Moonshot AI Unveils 1-Trillion Parameter Kimi-K2 Model
- •Moonshot AI releases Kimi-K2-Instruct-0905 featuring 1 trillion parameters using a Mixture-of-Experts architecture.
- •Model doubles its context window to 256,000 tokens to handle massive codebases and long-horizon tasks.
- •Kimi-K2 achieves 69.2% on SWE-Bench verified, rivaling top-tier proprietary models in autonomous coding.
Moonshot AI has officially unveiled Kimi-K2-Instruct-0905, a massive Mixture-of-Experts (MoE) model that signals a significant leap in large-scale language modeling. While the model contains a staggering 1 trillion total parameters, its architecture is designed for efficiency, activating only 32 billion parameters per token. This sparse activation allows for high-performance reasoning without the prohibitive computational costs typically associated with dense models of this scale.
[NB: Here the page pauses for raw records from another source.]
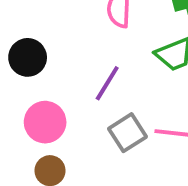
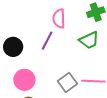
purple line: (107, 83) -> (47, 41), moved

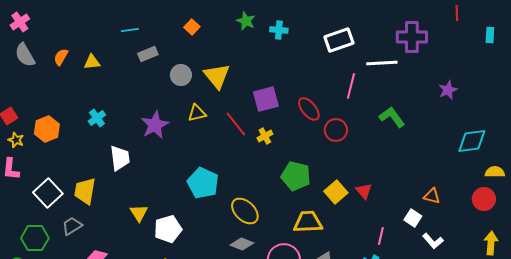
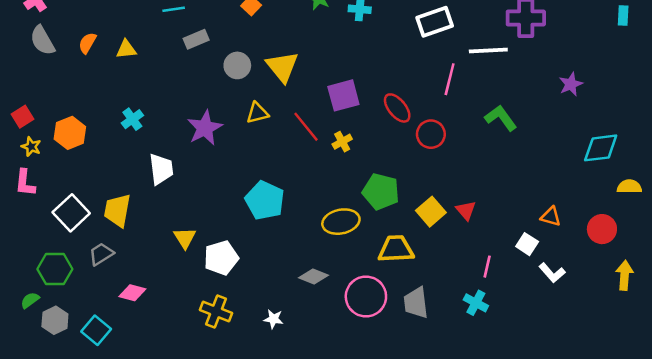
red circle: (484, 199) -> (602, 229), moved
yellow ellipse: (245, 211) -> (341, 222), moved, turned -56

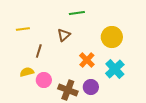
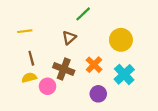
green line: (77, 13) -> (83, 14), turned -35
brown line: (39, 51) -> (31, 58), moved, turned -32
brown cross: (68, 90) -> (64, 69), moved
The update focuses heavily on software engineering intelligence. By doubling its context window to 256,000 tokens, Kimi-K2 can ingest and reason over entire codebases, facilitating more coherent long-horizon programming and frontend design tasks. Benchmarks reflect this progress; the model posted a 69.2% success rate on SWE-Bench verified, positioning it as a formidable competitor to established industry leaders. It also introduces specialized optimizations for the aesthetics and functionality of generated code.
Beyond raw performance, Moonshot AI has prioritized ecosystem compatibility. Kimi-K2 is available via OpenAI and Anthropic-compatible APIs, streamlining the transition for developers already using existing workflows. With native support for 8-bit floating point (FP8) precision and integration with major inference engines like vLLM and Groq, the model is built for immediate, high-throughput deployment in production environments.